>>>

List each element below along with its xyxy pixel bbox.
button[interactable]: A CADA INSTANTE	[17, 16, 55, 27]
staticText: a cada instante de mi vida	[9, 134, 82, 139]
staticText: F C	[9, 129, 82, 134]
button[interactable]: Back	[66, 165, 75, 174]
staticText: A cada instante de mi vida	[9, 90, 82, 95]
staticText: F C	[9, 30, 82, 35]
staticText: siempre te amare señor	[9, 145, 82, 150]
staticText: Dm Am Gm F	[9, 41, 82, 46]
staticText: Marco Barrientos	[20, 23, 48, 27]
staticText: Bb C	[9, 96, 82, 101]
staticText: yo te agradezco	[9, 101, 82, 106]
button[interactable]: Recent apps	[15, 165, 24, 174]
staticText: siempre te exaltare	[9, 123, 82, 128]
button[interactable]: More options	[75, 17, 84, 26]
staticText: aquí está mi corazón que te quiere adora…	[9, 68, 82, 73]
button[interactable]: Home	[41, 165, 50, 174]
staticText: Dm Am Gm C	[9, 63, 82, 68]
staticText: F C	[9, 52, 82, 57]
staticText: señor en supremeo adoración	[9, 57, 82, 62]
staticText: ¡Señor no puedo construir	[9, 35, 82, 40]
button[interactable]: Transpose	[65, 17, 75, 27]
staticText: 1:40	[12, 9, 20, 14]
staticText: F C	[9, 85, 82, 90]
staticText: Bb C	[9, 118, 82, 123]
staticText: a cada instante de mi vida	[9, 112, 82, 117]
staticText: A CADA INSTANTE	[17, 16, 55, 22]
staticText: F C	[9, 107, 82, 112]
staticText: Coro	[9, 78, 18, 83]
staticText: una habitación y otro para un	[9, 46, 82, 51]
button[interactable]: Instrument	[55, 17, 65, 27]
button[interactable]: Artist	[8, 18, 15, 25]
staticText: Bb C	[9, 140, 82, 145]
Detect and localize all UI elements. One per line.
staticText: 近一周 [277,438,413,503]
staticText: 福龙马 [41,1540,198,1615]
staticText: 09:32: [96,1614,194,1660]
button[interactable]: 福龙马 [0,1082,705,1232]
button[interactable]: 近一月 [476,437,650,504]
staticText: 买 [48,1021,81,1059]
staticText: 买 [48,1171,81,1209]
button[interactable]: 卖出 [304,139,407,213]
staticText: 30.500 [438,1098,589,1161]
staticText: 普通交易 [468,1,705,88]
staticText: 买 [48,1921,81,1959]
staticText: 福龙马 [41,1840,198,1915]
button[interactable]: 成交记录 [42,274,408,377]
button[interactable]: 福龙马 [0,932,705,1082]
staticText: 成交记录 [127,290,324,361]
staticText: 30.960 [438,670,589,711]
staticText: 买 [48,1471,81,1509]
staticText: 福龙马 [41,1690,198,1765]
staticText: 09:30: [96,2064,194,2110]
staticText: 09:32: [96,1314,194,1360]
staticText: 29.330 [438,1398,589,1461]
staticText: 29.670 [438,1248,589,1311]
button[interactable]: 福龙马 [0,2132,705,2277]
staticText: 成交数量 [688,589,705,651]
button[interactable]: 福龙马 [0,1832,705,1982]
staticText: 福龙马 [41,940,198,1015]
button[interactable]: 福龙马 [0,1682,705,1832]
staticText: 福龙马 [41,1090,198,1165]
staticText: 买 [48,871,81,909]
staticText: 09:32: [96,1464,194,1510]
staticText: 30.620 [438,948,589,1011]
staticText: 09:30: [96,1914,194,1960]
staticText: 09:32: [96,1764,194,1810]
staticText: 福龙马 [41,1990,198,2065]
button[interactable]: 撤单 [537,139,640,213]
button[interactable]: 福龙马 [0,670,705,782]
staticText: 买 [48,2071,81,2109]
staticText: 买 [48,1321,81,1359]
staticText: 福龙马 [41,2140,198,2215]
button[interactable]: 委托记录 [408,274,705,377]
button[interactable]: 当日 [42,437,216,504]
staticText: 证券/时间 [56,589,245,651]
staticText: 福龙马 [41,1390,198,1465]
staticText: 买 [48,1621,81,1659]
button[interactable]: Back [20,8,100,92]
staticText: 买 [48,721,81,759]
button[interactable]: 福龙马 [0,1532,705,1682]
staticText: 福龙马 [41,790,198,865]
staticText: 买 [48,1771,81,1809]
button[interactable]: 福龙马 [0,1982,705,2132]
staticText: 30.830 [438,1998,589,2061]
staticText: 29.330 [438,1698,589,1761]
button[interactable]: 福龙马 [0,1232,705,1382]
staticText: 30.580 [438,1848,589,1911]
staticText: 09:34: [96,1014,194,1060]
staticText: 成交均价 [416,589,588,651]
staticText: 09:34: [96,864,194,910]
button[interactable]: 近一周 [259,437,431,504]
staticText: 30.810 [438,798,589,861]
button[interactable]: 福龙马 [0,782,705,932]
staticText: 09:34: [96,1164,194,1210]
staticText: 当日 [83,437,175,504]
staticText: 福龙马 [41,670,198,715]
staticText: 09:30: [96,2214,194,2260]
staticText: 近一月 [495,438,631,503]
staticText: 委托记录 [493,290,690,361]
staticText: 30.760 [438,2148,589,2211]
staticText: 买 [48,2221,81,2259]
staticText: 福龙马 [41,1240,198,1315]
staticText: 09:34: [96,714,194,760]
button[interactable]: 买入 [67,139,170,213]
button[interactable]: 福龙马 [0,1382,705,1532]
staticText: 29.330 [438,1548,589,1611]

<<<

• [Problem details] Each entry shown above is to be duplicated exactly.

• [Output for this task]
List each element below along with its xyxy pixel bbox.
button[interactable]: A CADA INSTANTE	[17, 16, 55, 27]
staticText: a cada instante de mi vida	[9, 134, 82, 139]
staticText: F C	[9, 129, 82, 134]
button[interactable]: Back	[66, 165, 75, 174]
staticText: A cada instante de mi vida	[9, 90, 82, 95]
staticText: F C	[9, 30, 82, 35]
staticText: siempre te amare señor	[9, 145, 82, 150]
staticText: Dm Am Gm F	[9, 41, 82, 46]
staticText: Marco Barrientos	[20, 23, 48, 27]
staticText: Bb C	[9, 96, 82, 101]
staticText: yo te agradezco	[9, 101, 82, 106]
button[interactable]: Recent apps	[15, 165, 24, 174]
staticText: siempre te exaltare	[9, 123, 82, 128]
button[interactable]: More options	[75, 17, 84, 26]
staticText: aquí está mi corazón que te quiere adora…	[9, 68, 82, 73]
button[interactable]: Home	[41, 165, 50, 174]
staticText: Dm Am Gm C	[9, 63, 82, 68]
staticText: F C	[9, 52, 82, 57]
staticText: señor en supremeo adoración	[9, 57, 82, 62]
staticText: ¡Señor no puedo construir	[9, 35, 82, 40]
button[interactable]: Transpose	[65, 17, 75, 27]
staticText: 1:40	[12, 9, 20, 14]
staticText: F C	[9, 85, 82, 90]
staticText: Bb C	[9, 118, 82, 123]
staticText: a cada instante de mi vida	[9, 112, 82, 117]
staticText: A CADA INSTANTE	[17, 16, 55, 22]
staticText: F C	[9, 107, 82, 112]
staticText: Coro	[9, 78, 18, 83]
staticText: una habitación y otro para un	[9, 46, 82, 51]
button[interactable]: Instrument	[55, 17, 65, 27]
button[interactable]: Artist	[8, 18, 15, 25]
staticText: Bb C	[9, 140, 82, 145]
Detect and localize all UI elements. One per line.
staticText: 近一周 [277,438,413,503]
staticText: 福龙马 [41,1540,198,1615]
staticText: 09:32: [96,1614,194,1660]
button[interactable]: 福龙马 [0,1082,705,1232]
button[interactable]: 近一月 [476,437,650,504]
staticText: 买 [48,1021,81,1059]
staticText: 买 [48,1171,81,1209]
button[interactable]: 卖出 [304,139,407,213]
staticText: 30.500 [438,1098,589,1161]
staticText: 普通交易 [468,1,705,88]
staticText: 买 [48,1921,81,1959]
staticText: 福龙马 [41,1840,198,1915]
button[interactable]: 成交记录 [42,274,408,377]
button[interactable]: 福龙马 [0,932,705,1082]
staticText: 成交记录 [127,290,324,361]
staticText: 30.960 [438,670,589,711]
staticText: 买 [48,1471,81,1509]
staticText: 福龙马 [41,1690,198,1765]
staticText: 09:30: [96,2064,194,2110]
staticText: 09:32: [96,1314,194,1360]
staticText: 29.330 [438,1398,589,1461]
staticText: 29.670 [438,1248,589,1311]
button[interactable]: 福龙马 [0,2132,705,2277]
staticText: 成交数量 [688,589,705,651]
button[interactable]: 福龙马 [0,1832,705,1982]
staticText: 福龙马 [41,940,198,1015]
button[interactable]: 福龙马 [0,1682,705,1832]
staticText: 福龙马 [41,1090,198,1165]
staticText: 买 [48,871,81,909]
staticText: 09:32: [96,1464,194,1510]
staticText: 30.620 [438,948,589,1011]
staticText: 09:30: [96,1914,194,1960]
staticText: 09:32: [96,1764,194,1810]
staticText: 福龙马 [41,1990,198,2065]
button[interactable]: 撤单 [537,139,640,213]
button[interactable]: 福龙马 [0,670,705,782]
staticText: 买 [48,2071,81,2109]
staticText: 买 [48,1321,81,1359]
staticText: 福龙马 [41,2140,198,2215]
button[interactable]: 委托记录 [408,274,705,377]
button[interactable]: 当日 [42,437,216,504]
staticText: 证券/时间 [56,589,245,651]
staticText: 福龙马 [41,1390,198,1465]
staticText: 买 [48,1621,81,1659]
button[interactable]: Back [20,8,100,92]
staticText: 买 [48,721,81,759]
button[interactable]: 福龙马 [0,1532,705,1682]
staticText: 福龙马 [41,790,198,865]
staticText: 买 [48,1771,81,1809]
button[interactable]: 福龙马 [0,1982,705,2132]
staticText: 30.830 [438,1998,589,2061]
staticText: 29.330 [438,1698,589,1761]
button[interactable]: 福龙马 [0,1232,705,1382]
staticText: 30.580 [438,1848,589,1911]
staticText: 09:34: [96,1014,194,1060]
staticText: 成交均价 [416,589,588,651]
staticText: 09:34: [96,864,194,910]
button[interactable]: 近一周 [259,437,431,504]
staticText: 30.810 [438,798,589,861]
button[interactable]: 福龙马 [0,782,705,932]
staticText: 09:34: [96,1164,194,1210]
staticText: 当日 [83,437,175,504]
staticText: 福龙马 [41,670,198,715]
staticText: 09:30: [96,2214,194,2260]
staticText: 近一月 [495,438,631,503]
staticText: 委托记录 [493,290,690,361]
staticText: 30.760 [438,2148,589,2211]
staticText: 买 [48,2221,81,2259]
staticText: 福龙马 [41,1240,198,1315]
staticText: 09:34: [96,714,194,760]
button[interactable]: 买入 [67,139,170,213]
button[interactable]: 福龙马 [0,1382,705,1532]
staticText: 29.330 [438,1548,589,1611]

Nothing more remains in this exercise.